Microsoft discovers hacking targeting democratic institutions in Europe

Many of the attacks originated from a group called Strontium, which the company has previously associated with the Russian government

Microsoft Corp said it had discovered cyber attacks directed at democratic institutions, think tanks and non-profit organisations in Europe and would offer a cyber security service to several countries to close security gaps.

The hacks occurred between September and December 2018, targeting employees of the German Council on Foreign Relations and European offices of The Aspen Institute and The German Marshall Fund, the company said in a blog post.

Microsoft said it discovered the hacking through the company's Threat Intelligence Centre and Digital Crimes Unit, and the hacks targeted 104 employee accounts in Belgium, France, Germany, Poland, Romania, and Serbia.

Hackers in most cases create malicious weblinks and spoofed email addresses that look legitimate, aiming to gain access to employee credentials and deliver malware, the company said.

Microsoft said many of the attacks originated from a group called Strontium, which the company has previously associated with the Russian government.

Strontium, one of the world's oldest cyber espionage groups, has also been called APT 28, Fancy Bear, Sofancy and Pawn Storm by a range of security firms and government officials. Security firm CrowdStrike has said the group may be associated with the Russian military intelligence agency GRU.

Germany's BSI federal cyber protection agency confirmed that Strontium, or APT 28, had been attacking a wide range of organisations in Germany and around the world for years, but said it had not seen a substantial increase in these activities.

"State-controlled groups like APT 28 are usually continually active," BSI said in response to a query from Reuters, adding it could not confirm a direct connection to upcoming elections.

German officials have blamed a number of hacks, including a 2015 attack on the lower house of parliament, on APT 28, and a German government spokesman last year said Berlin was "almost certain" the Russian secret service was behind the group. Russia has repeatedly denied such claims.

Aspen Germany said the latest attacks were unsuccessful, but it was taking steps to make sure staff members were trained to avoid even the most sophisticated efforts in an ever-present barrage of phishing and malware attacks.
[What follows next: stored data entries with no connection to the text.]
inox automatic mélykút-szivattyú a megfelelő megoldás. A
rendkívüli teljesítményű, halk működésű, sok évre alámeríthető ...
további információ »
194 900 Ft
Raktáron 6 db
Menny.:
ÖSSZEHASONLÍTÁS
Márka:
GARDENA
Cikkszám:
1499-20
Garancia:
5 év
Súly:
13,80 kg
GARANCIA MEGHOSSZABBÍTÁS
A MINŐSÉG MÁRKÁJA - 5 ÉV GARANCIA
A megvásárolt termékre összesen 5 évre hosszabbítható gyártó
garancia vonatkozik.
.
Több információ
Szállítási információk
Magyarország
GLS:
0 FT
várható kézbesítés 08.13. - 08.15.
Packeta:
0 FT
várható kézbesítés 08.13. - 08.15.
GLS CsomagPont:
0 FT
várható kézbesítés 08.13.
"This is a wake-up call. In the run-up to May 2019 European elections, it is incumbent on all responsible players in European democracy to remain vigilant," it said in a statement.

The German Marshall Fund also said its systems were not compromised, but it would continue to work with Microsoft and others to identify and mitigate any security challenges.
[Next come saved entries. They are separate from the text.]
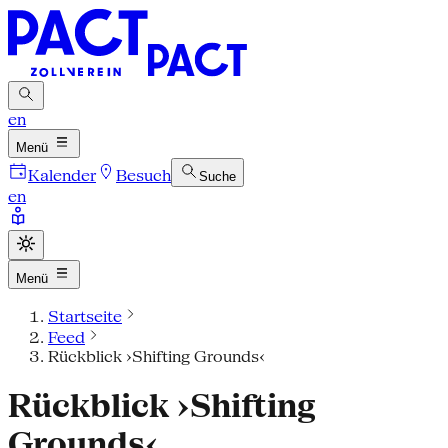
en
Menü
Kalender
Besuch
Suche
en
Menü
Startseite
Feed
Rückblick ›Shifting Grounds‹
Rückblick ›Shifting
Grounds‹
No immediate comment was available from German Council on Foreign Relations.

Microsoft said it will offer its cyber security service AccountGuard to 12 new markets in Europe including Germany, France and Spain to help customers secure their accounts.
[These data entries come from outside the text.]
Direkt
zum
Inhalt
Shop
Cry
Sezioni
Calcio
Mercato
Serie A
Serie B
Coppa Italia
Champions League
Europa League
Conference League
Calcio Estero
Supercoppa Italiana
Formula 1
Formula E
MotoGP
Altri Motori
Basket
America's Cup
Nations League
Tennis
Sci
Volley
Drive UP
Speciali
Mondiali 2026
The AccountGuard service will also be available in Sweden, Denmark, Netherlands, Finland, Estonia, Latvia, Lithuania, Portugal and Slovakia.

Microsoft's move highlights the growing effort by social media companies like Facebook Inc and Twitter Inc to bring more transparency around political content and advertisements, and halt the spread of misinformation on their platforms.

In the U.S., Special Counsel Robert Mueller is investigating Russia's role in the 2016 election and whether the campaign of President Donald Trump colluded with Moscow. Russia denies meddling in the elections while Trump has denied any collusion.